_WHAT YOU WILL DO_: When a picture appears among the records, leave it out, and copy all else exactly.

[Collected data]
━━━━━━━━━━━━━━━━━━━━━━━━━━━━━━

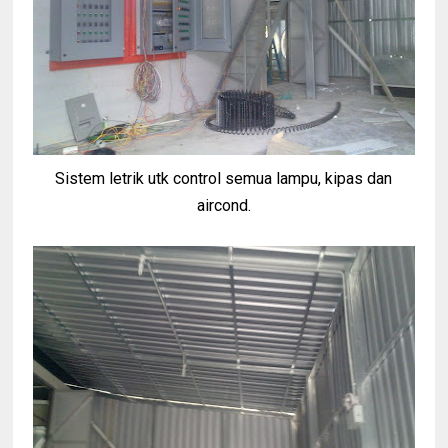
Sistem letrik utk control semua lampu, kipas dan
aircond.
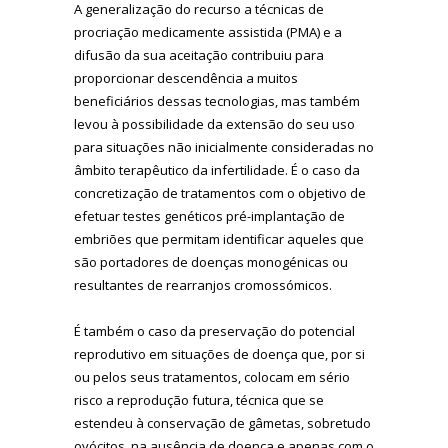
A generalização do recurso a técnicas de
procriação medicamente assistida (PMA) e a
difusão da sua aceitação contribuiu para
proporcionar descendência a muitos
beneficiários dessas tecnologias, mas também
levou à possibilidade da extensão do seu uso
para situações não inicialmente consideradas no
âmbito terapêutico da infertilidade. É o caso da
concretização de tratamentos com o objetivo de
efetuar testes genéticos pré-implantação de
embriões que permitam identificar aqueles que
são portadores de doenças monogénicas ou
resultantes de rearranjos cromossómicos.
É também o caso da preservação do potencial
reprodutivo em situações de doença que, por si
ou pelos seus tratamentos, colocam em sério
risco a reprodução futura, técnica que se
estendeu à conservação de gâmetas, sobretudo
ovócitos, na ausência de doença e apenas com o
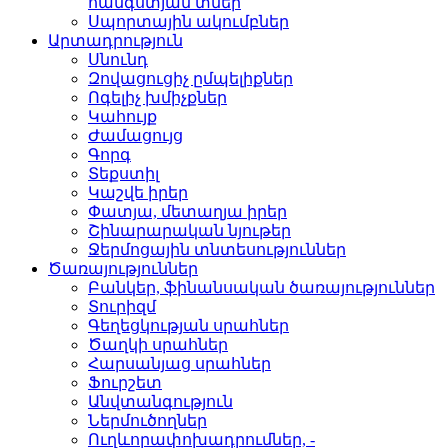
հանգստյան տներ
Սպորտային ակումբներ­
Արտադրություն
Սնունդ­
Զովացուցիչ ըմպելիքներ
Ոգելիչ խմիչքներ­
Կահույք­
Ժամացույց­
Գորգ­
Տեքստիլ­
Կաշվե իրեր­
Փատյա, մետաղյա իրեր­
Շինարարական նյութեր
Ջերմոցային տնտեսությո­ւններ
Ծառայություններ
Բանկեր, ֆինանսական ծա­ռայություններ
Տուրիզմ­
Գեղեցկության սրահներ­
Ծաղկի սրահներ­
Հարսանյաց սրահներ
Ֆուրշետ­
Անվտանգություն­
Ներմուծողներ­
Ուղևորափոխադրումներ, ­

━━━━━━━━━━━━━━━━━━━━━━━━━━━━━━

_ANSWER TO THE EXERCISE_:
Sistem letrik utk control semua lampu, kipas dan
aircond.
A generalização do recurso a técnicas de
procriação medicamente assistida (PMA) e a
difusão da sua aceitação contribuiu para
proporcionar descendência a muitos
beneficiários dessas tecnologias, mas também
levou à possibilidade da extensão do seu uso
para situações não inicialmente consideradas no
âmbito terapêutico da infertilidade. É o caso da
concretização de tratamentos com o objetivo de
efetuar testes genéticos pré-implantação de
embriões que permitam identificar aqueles que
são portadores de doenças monogénicas ou
resultantes de rearranjos cromossómicos.
É também o caso da preservação do potencial
reprodutivo em situações de doença que, por si
ou pelos seus tratamentos, colocam em sério
risco a reprodução futura, técnica que se
estendeu à conservação de gâmetas, sobretudo
ovócitos, na ausência de doença e apenas com o
հանգստյան տներ
Սպորտային ակումբներ­
Արտադրություն
Սնունդ­
Զովացուցիչ ըմպելիքներ
Ոգելիչ խմիչքներ­
Կահույք­
Ժամացույց­
Գորգ­
Տեքստիլ­
Կաշվե իրեր­
Փատյա, մետաղյա իրեր­
Շինարարական նյութեր
Ջերմոցային տնտեսությո­ւններ
Ծառայություններ
Բանկեր, ֆինանսական ծա­ռայություններ
Տուրիզմ­
Գեղեցկության սրահներ­
Ծաղկի սրահներ­
Հարսանյաց սրահներ
Ֆուրշետ­
Անվտանգություն­
Ներմուծողներ­
Ուղևորափոխադրումներ, ­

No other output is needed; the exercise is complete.